Most of the interactions with the girls occurred in a room where the girls spoke relatively freely, after some amount of coaxing. But one 15-year-old girl, Mehar, came up to this reporter separately, and said that she uses socks filled with sand, as a sanitary napkin during her period. Such instances appear to be rare.

But regardless of the type of material they used to absorb blood, many girls complained of symptoms that could suggest that they had vaginal infections (burning sensation, rashes, foul smell or discharge), or a urinary tract infection (UTI).

“I get rashes after my period, and a burning sensation while passing urine after my period days. Sometimes, the stomach (abdominal) pain is unbearable, so I usually don’t come to school on the day I get my period,” says Seham. 

During the medical camp that Anarghgya conducted in July, the NGO found that a large number of girls had similar symptoms, and that not much has changed in the months since.
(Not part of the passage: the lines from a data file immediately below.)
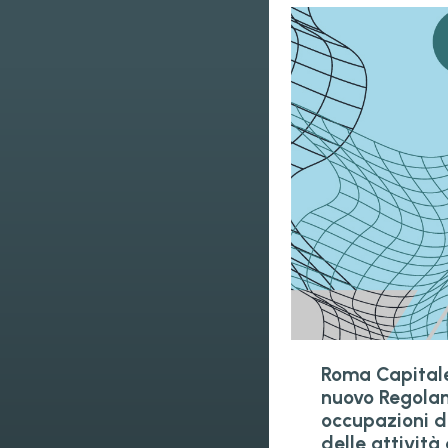
Roma Capitale
nuovo Regolam
occupazioni d
delle attività 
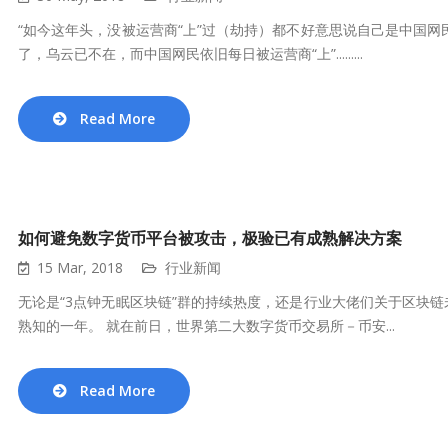
“如今这年头，没被运营商“上”过（劫持）都不好意思说自己是中国网民
了，乌云已不在，而中国网民依旧每日被运营商“上”.........
Read More
如何避免数字货币平台被攻击，极验已有成熟解决方案
15 Mar, 2018
行业新闻
无论是“3点钟无眠区块链”群的持续热度，还是行业大佬们关于区块链
熟知的一年。 就在前日，世界第二大数字货币交易所－币安...
Read More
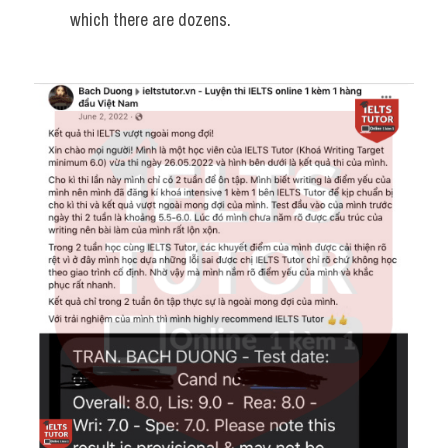
which there are dozens.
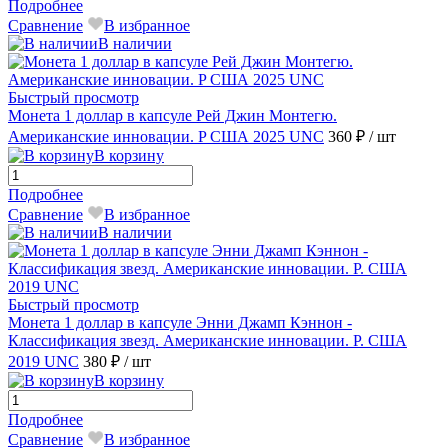
Подробнее
Сравнение
В избранное
В наличии
Быстрый просмотр
Монета 1 доллар в капсуле Рей Джин Монтегю.
Американские инновации. P США 2025 UNC
360 ₽
/ шт
В корзину
Подробнее
Сравнение
В избранное
В наличии
Быстрый просмотр
Монета 1 доллар в капсуле Энни Джамп Кэннон -
Классификация звезд. Американские инновации. Р. США
2019 UNC
380 ₽
/ шт
В корзину
Подробнее
Сравнение
В избранное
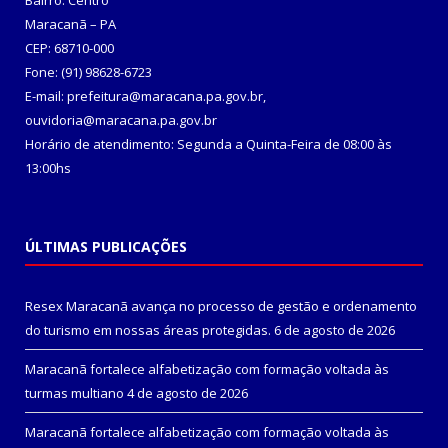
Bairro: Centro
Maracanã – PA
CEP: 68710-000
Fone: (91) 98628-6723
E-mail: prefeitura@maracana.pa.gov.br,
ouvidoria@maracana.pa.gov.br
Horário de atendimento: Segunda a Quinta-Feira de 08:00 às
13:00hs
ÚLTIMAS PUBLICAÇÕES
Resex Maracanã avança no processo de gestão e ordenamento
do turismo em nossas áreas protegidas.
6 de agosto de 2026
Maracanã fortalece alfabetização com formação voltada às
turmas multiano
4 de agosto de 2026
Maracanã fortalece alfabetização com formação voltada às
While poor hygiene during the period is part of the problem, the lack of functioning toilets is also to blame for the symptoms experienced by the girls.

“The girls would never use the toilets in the school, because most of them were damaged. Also, there was no barrier between the boys toilet and girls toilet,” says Harika, founder of Anarghya. The NGO recently renovated the toilets and constructed a wall between boy’s and girl’s toilet, which now gives them some privacy. 

The overall situation is not just limited to Shamshabad, but across the state, says Malini Gopalakrishnan of NGO Voice4girls. She says that when they started working in Telangana in 2012, there was no menstrual health hygiene to speak of. Even today, a large number of girls in the state use cloth, she claims.

 Chief Program Officer in the Department of Health and Family Welfare Srinivas Rao told The News Minute that the state government was providing sanitary napkins to girls at Rs 6 for a packet in Mahbubnagar Adilabad and Nazamabad districts. He said that in two years' time, it would be rolled out across the state.